Wir haben oben gesagt, daß diese Gebilde bei trocknem, staubigem Wetter entstehen. Wie leicht begreiflich ist, darf bei diesem trocknen Wetter der Wind nicht zu arg spielen, weil derselbe sonst zu rasch die Zeichnungen des erderschülternden Rades verwischen würde. Sobald der Staub aber durch Regen genetzt wird, die Straße dadurch ein schlammiges Ansehen gewinnt, ist die Bildung äußerst erschwert. Ganz unmöglich ist sie aber doch nicht. Ich glaube wenigstens im Schlamme bemerkt zu haben, daß dieser sich hin und wieder in derselben Weise in der Mitte des Fahrgleises, wenn auch weniger zierlich, ansetzte. Da er aber zu diesem Ende einen bestimmten Grad von Flüssigkeit haben muß, um den Erschütterungen folgen zu können, und wieder so zähe sein muß, daß er die einmal angenommene Form, wenn sie gegeben ist, beibehält, so bleibt diese Art von Gebilden schwerer zu beobachten. Die trockenen Klangfiguren des Heerweges werden dagegen an schönen Sommertagen den Lesern dieser Blätter wohl erreichbar sein, sie bei der Langeweile einer staubigen Straße einigermaßen beschäftigen können.

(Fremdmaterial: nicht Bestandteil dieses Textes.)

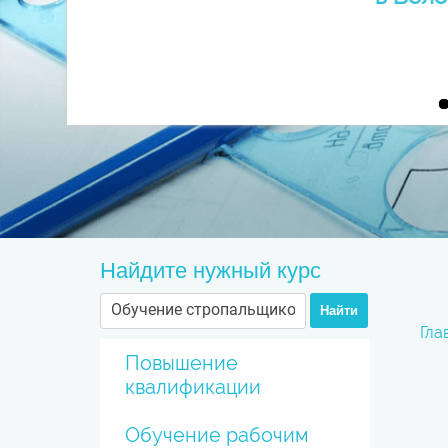
Найдите нужный курс
Найти
Гла
Повышение
квалификации
Обучение рабочим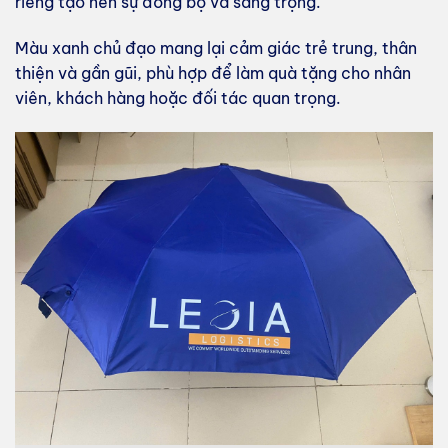
riêng tạo nên sự đồng bộ và sang trọng.
Màu xanh chủ đạo mang lại cảm giác trẻ trung, thân
thiện và gần gũi, phù hợp để làm quà tặng cho nhân
viên, khách hàng hoặc đối tác quan trọng.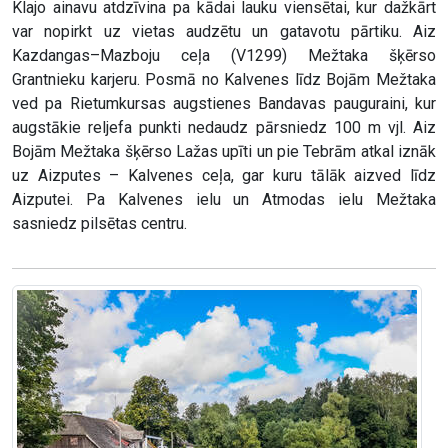
Klajo ainavu atdzīvina pa kādai lauku viensētai, kur dažkārt
var nopirkt uz vietas audzētu un gatavotu pārtiku. Aiz
Kazdangas–Mazboju ceļa (V1299) Mežtaka šķērso
Grantnieku karjeru. Posmā no Kalvenes līdz Bojām Mežtaka
ved pa Rietumkursas augstienes Bandavas pauguraini, kur
augstākie reljefa punkti nedaudz pārsniedz 100 m vjl. Aiz
Bojām Mežtaka šķērso Lažas upīti un pie Tebrām atkal iznāk
uz Aizputes – Kalvenes ceļa, gar kuru tālāk aizved līdz
Aizputei. Pa Kalvenes ielu un Atmodas ielu Mežtaka
sasniedz pilsētas centru.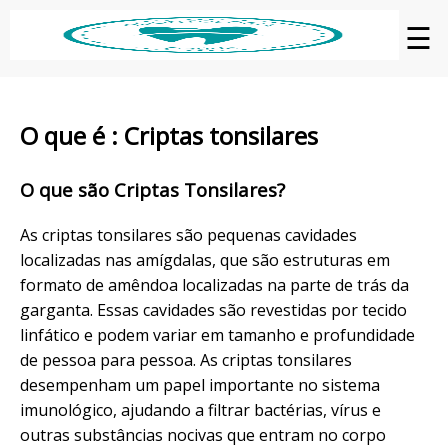
☰
O que é : Criptas tonsilares
O que são Criptas Tonsilares?
As criptas tonsilares são pequenas cavidades
localizadas nas amígdalas, que são estruturas em
formato de amêndoa localizadas na parte de trás da
garganta. Essas cavidades são revestidas por tecido
linfático e podem variar em tamanho e profundidade
de pessoa para pessoa. As criptas tonsilares
desempenham um papel importante no sistema
imunológico, ajudando a filtrar bactérias, vírus e
outras substâncias nocivas que entram no corpo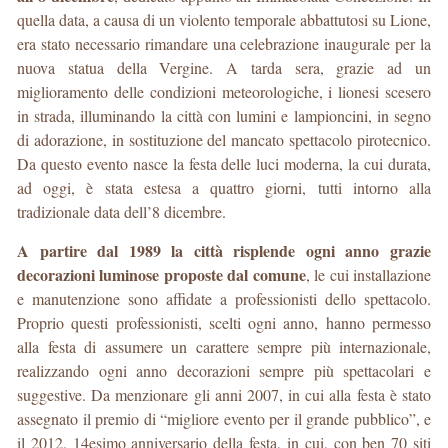
quella data, a causa di un violento temporale abbattutosi su Lione,
era stato necessario rimandare una celebrazione inaugurale per la
nuova statua della Vergine. A tarda sera, grazie ad un
miglioramento delle condizioni meteorologiche, i lionesi scesero
in strada, illuminando la città con lumini e lampioncini, in segno
di adorazione, in sostituzione del mancato spettacolo pirotecnico.
Da questo evento nasce la festa delle luci moderna, la cui durata,
ad oggi, è stata estesa a quattro giorni, tutti intorno alla
tradizionale data dell’8 dicembre.
A partire dal 1989 la città risplende ogni anno grazie
decorazioni luminose proposte dal comune
, le cui installazione
e manutenzione sono affidate a professionisti dello spettacolo.
Proprio questi professionisti, scelti ogni anno, hanno permesso
alla festa di assumere un carattere sempre più internazionale,
realizzando ogni anno decorazioni sempre più spettacolari e
suggestive. Da menzionare gli anni 2007, in cui alla festa è stato
assegnato il premio di “migliore evento per il grande pubblico”, e
il 2012, 14esimo anniversario della festa, in cui, con ben 70 siti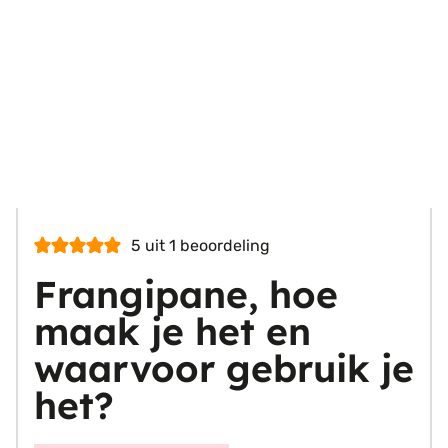
5
uit 1 beoordeling
Frangipane, hoe
maak je het en
waarvoor gebruik je
het?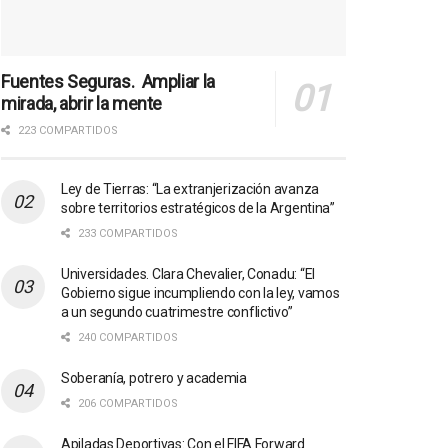
Fuentes Seguras. Ampliar la
mirada, abrir la mente
223 COMPARTIDOS
Ley de Tierras: “La extranjerización avanza
sobre territorios estratégicos de la Argentina”
233 COMPARTIDOS
Universidades. Clara Chevalier, Conadu: “El
Gobierno sigue incumpliendo con la ley, vamos
a un segundo cuatrimestre conflictivo”
240 COMPARTIDOS
Soberanía, potrero y academia
206 COMPARTIDOS
Apiladas Deportivas: Con el FIFA Forward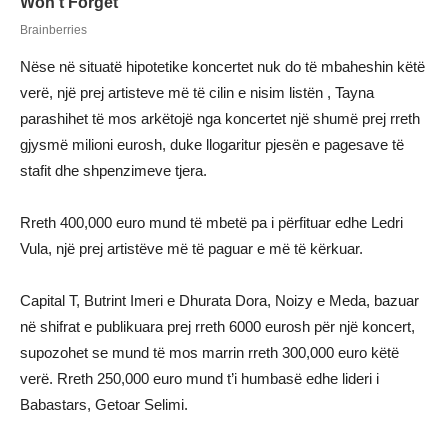
Nëse në situatë hipotetike koncertet nuk do të mbaheshin këtë
verë, një prej artisteve më të cilin e nisim listën , Tayna
parashihet të mos arkëtojë nga koncertet një shumë prej rreth
gjysmë milioni eurosh, duke llogaritur pjesën e pagesave të
stafit dhe shpenzimeve tjera.
Rreth 400,000 euro mund të mbetë pa i përfituar edhe Ledri
Vula, një prej artistëve më të paguar e më të kërkuar.
Capital T, Butrint Imeri e Dhurata Dora, Noizy e Meda, bazuar
në shifrat e publikuara prej rreth 6000 eurosh për një koncert,
supozohet se mund të mos marrin rreth 300,000 euro këtë
verë. Rreth 250,000 euro mund t’i humbasë edhe lideri i
Babastars, Getoar Selimi.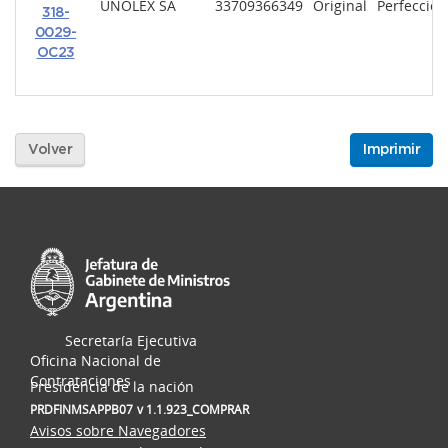
UNOLEX SA
33709366349
Original
Perfeccio
318-
0029-
OC23
Volver
Imprimir
Secretaría Ejecutiva
Oficina Nacional de
Contrataciones
Presidencia de la nación
PRDFINMSAPPB07
v 1.1.923_COMPRAR
Avisos sobre Navegadores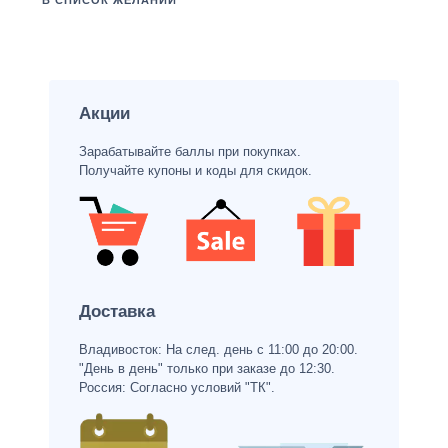
В СПИСОК ЖЕЛАНИЙ
Акции
Зарабатывайте баллы при покупках.
Получайте купоны и коды для скидок.
Доставка
Владивосток: На след. день с 11:00 до 20:00.
"День в день" только при заказе до 12:30.
Россия: Согласно условий "ТК".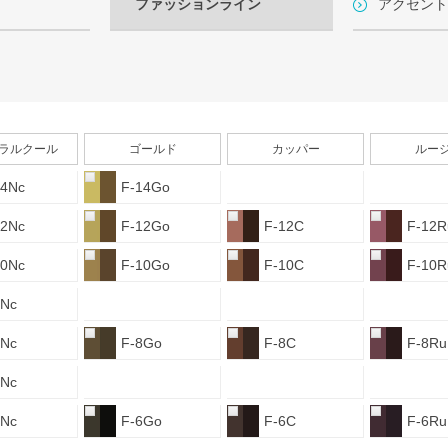
ファッションライン
アクセント
ラルクール
ゴールド
カッパー
ルー
14Nc
F-14Go
12Nc
F-12Go
F-12C
F-12R
10Nc
F-10Go
F-10C
F-10R
9Nc
8Nc
F-8Go
F-8C
F-8Ru
7Nc
6Nc
F-6Go
F-6C
F-6Ru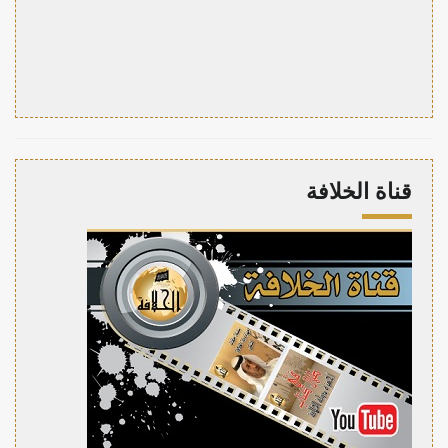
قناة الخلافة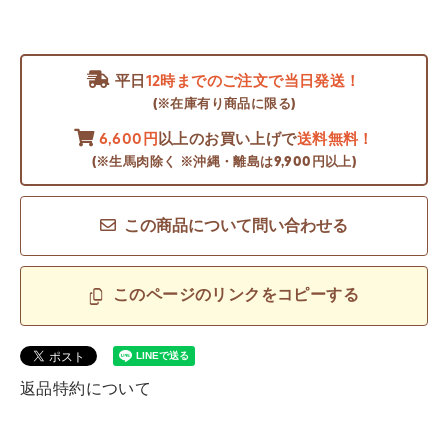
平日
12時までのご注文で当日発送！
(※在庫有り商品に限る)
6,600円
以上のお買い上げで
送料無料！
(※生馬肉除く ※沖縄・離島は9,900円以上)
この商品について問い合わせる
このページのリンクをコピーする
返品特約について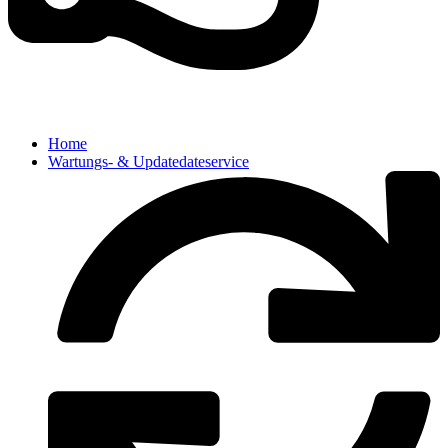
Home
Wartungs- & Updatedateservice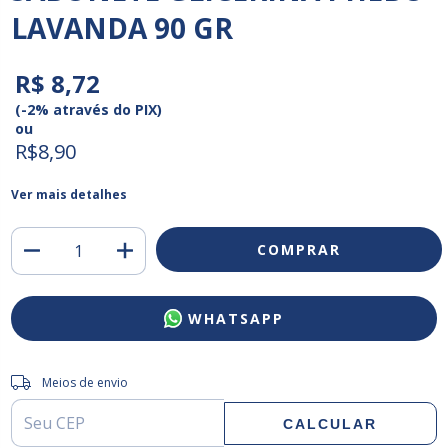
LAVANDA 90 GR
R$ 8,72
(-2% através do PIX)
ou
R$8,90
Ver mais detalhes
WHATSAPP
Entregas para o CEP:
ALTERAR CEP
Meios de envio
CALCULAR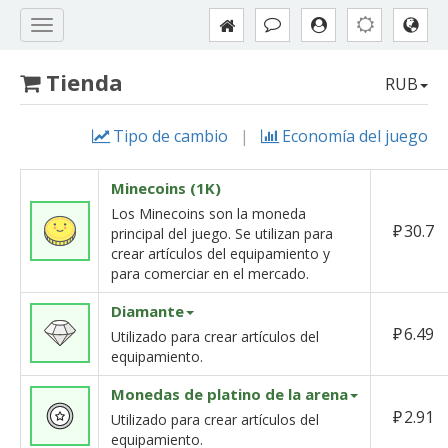
Tienda
RUB
Tipo de cambio
|
Economía del juego
Minecoins (1K)
Los Minecoins son la moneda
₽
30.7
principal del juego. Se utilizan para
crear artículos del equipamiento y
para comerciar en el mercado.
Diamante
₽
6.49
Utilizado para crear artículos del
equipamiento.
Monedas de platino de la arena
₽
2.91
Utilizado para crear artículos del
equipamiento.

Durch diese Erscheinung gewinnen sie die Ueberzeugung, daß die Kräfte der Natur aus dem kleinsten Staube in jedem Augenblicke Zier- und Schönheit entwickeln können.
W. v. W. 
  1. Wir erlauben uns hier das Wort in dem Sinne zu brauchen, wie man auch von Eisblumen spricht. Blume ist hier nicht gleichbedeutend mit Blüthe, sondern soll nur die entfernt pflanzenähnliche Bildung andeuten.